Mistral AI, perhaps the most notable European AI startup, launched this week a document understanding API that processes PDF files with OCR and generates a Markdown document that interleaves text and images. Expectedly, the company's main target is retrieval-augmented generation or RAG. While PDF has become the standard format for complex, multimodal documents like slide sets or scientific papers with equations or figures, this file format is not particularly accessible for AI models, which excel at processing raw text. Thus, an API like Mistral's can tap into previously inaccessible troves of data.

On the one hand, this sounds like an obvious benefit for a startup whose main activity is developing generative AI models. However, the Mistral OCR API should be of great interest to Mistral's enterprise customers as a way to give their internal AI systems access to proprietary data sources that would otherwise be inaccessible. Additionally, since the Mistral OCR API outputs formatted, human-readable Markdown documents instead of intractable walls of text, it seems that the API is well-suited for just about any case that requires transforming a PDF-formatted document, paper, or slide deck into a text-based, editable format.

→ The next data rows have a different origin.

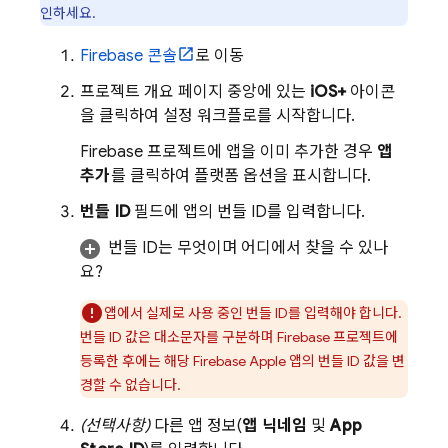
인하세요.
Firebase
콘솔
로 이동
프로젝트 개요 페이지 중앙에 있는
iOS+
아이콘
을 클릭하여 설정 워크플로를 시작합니다.
Firebase 프로젝트에 앱을 이미 추가한 경우
앱
추가
를 클릭하여 플랫폼 옵션을 표시합니다.
번들 ID
필드에 앱의 번들 ID를 입력합니다.
번들 ID는 무엇이며 어디에서 찾을 수 있나
요?
앱에서 실제로 사용 중인 번들 ID를 입력해야 합니다.
번들 ID 값은 대소문자를 구분하며 Firebase 프로젝트에
등록한 후에는 해당 Firebase Apple 앱의 번들 ID 값을 변
경할 수 없습니다.
(선택사항)
다른 앱 정보(
앱 닉네임
및
App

Evaluation results on Mistral's text-only test set (higher is better).

Mistral says that, in addition to accepting multimodal PDF files as input, something that rivals from Google, Microsoft, and OpenAI cannot do, the Mistral OCR API delivers an unprecedented performance, as demonstrated by its internal testing of the Mistral OCR and other rival products. The evaluations show that the Mistral OCR excels at accurately transcribing mathematical equations, scanned documents, and multilingual fonts and scripts. The Mistral OCR API is also remarkably fast; it processes up to 2000 pages per minute per node.

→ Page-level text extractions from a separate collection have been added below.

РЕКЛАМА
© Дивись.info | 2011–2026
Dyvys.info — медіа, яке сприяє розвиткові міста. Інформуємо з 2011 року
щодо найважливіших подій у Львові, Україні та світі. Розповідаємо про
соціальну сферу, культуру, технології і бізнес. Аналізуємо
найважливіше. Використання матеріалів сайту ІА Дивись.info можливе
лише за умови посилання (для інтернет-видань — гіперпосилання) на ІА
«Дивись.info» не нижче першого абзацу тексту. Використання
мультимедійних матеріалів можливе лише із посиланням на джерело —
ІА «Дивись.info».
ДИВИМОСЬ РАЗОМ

The Mistral OCR API is now the default model for document understanding on the Le Chat service. Via Le Plateforme, customers can access the mistral-ocr-latest API and process documents at a rate of a thousand pages per dollar or almost twice as many using batch inference. As with many of its other services, the Mistral OCR API is available for private deployments on a per-case basis, and it will be available via Mistral's cloud and inference partners soon.